Start of DATA UNDER STUDY

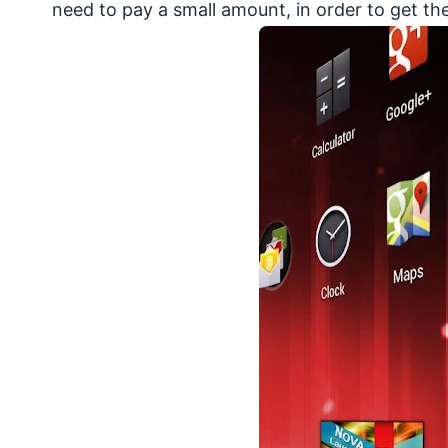
need to pay a small amount, in order to get th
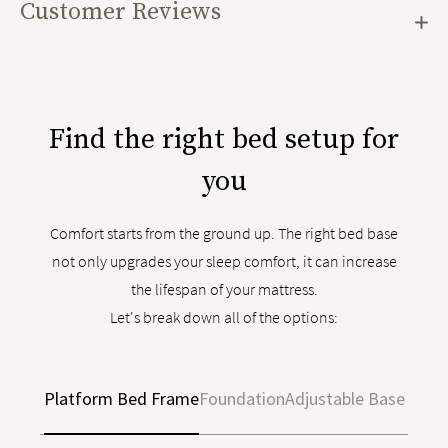
Customer Reviews
Find the right bed setup for
you
Comfort starts from the ground up. The right bed base
not only upgrades your sleep comfort, it can increase
the lifespan of your mattress.
Let's break down all of the options:
Platform Bed Frame
Foundation
Adjustable Base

End of DATA UNDER STUDY

● **EXERCISE BRIEF**
Please make your reply exactly the lines from the one containing "Find the right bed setup for" through the end of the entries above, and nothing more.

● **RESPONSE AREA**
Find the right bed setup for
you
Comfort starts from the ground up. The right bed base
not only upgrades your sleep comfort, it can increase
the lifespan of your mattress.
Let's break down all of the options:
Platform Bed Frame
Foundation
Adjustable Base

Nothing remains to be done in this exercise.